» Work instructions
Which lines of the entries below include "with"? List them all.

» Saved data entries
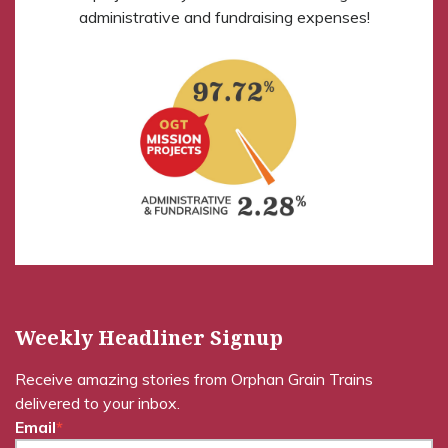
administrative and fundraising expenses!
Weekly Headliner Signup
Receive amazing stories from Orphan Grain Trains
delivered to your inbox.
Email
*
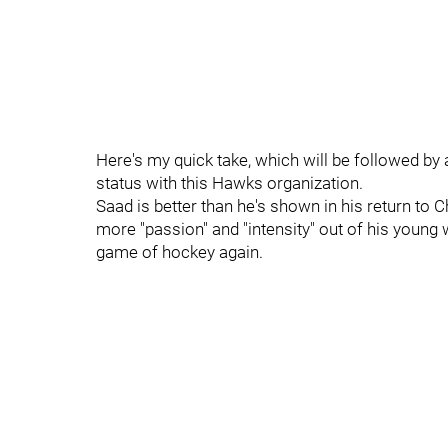
Here's my quick take, which will be followed by
status with this Hawks organization.
Saad is better than he's shown in his return to 
more "passion" and "intensity" out of his young w
game of hockey again.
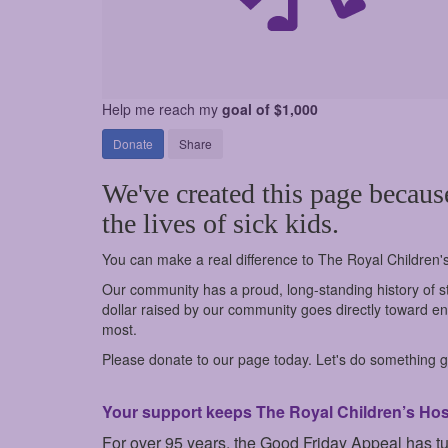
Help me reach my
goal of $1,000
Donate
Share
We've created this page becaus
the lives of sick kids.
You can make a real difference to The Royal Children'
Our community has a proud, long-standing history of st
dollar raised by our community goes directly toward ens
most.
Please donate to our page today. Let's do something go
Your support keeps The Royal Children’s Hospi
For over 95 years, the Good Friday Appeal has t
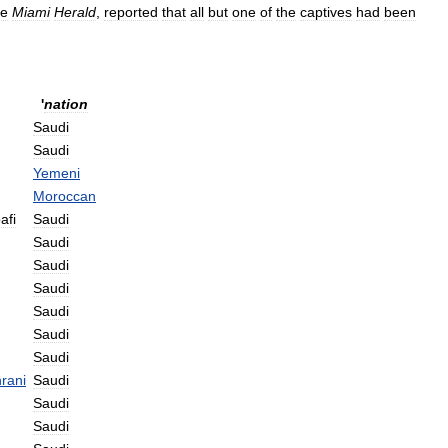
he
Miami
Herald
,
reported
that
all
but
one
of
the
captives
had
been
'
nation
Saudi
Saudi
Yemeni
Moroccan
afi
Saudi
Saudi
Saudi
Saudi
Saudi
Saudi
Saudi
rani
Saudi
Saudi
Saudi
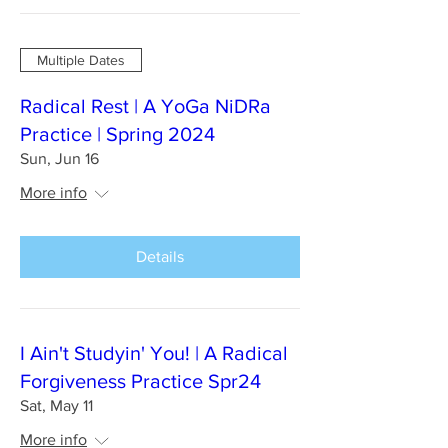
Multiple Dates
Radical Rest | A YoGa NiDRa
Practice | Spring 2024
Sun, Jun 16
More info
Details
I Ain't Studyin' You! | A Radical
Forgiveness Practice Spr24
Sat, May 11
More info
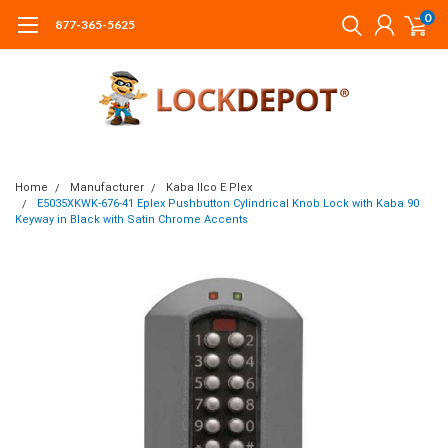
0
877-365-5625
Home
Manufacturer
Kaba Ilco E Plex
E5035XKWK-676-41 Eplex Pushbutton Cylindrical Knob Lock with Kaba 90
Keyway in Black with Satin Chrome Accents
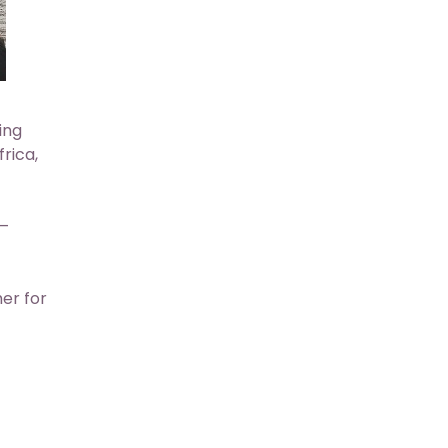
ing
rica,
 –
her for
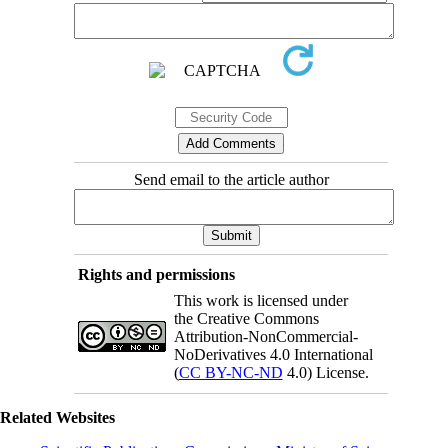
Send email to the article author
Rights and permissions
This work is licensed under
the Creative Commons
Attribution-NonCommercial-
NoDerivatives 4.0 International
(
CC BY-NC-ND
4.0) License.
Related Websites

» Response for this exercise
status with this Hawks organization.
E5035XKWK-676-41 Eplex Pushbutton Cylindrical Knob Lock with Kaba 90
Keyway in Black with Satin Chrome Accents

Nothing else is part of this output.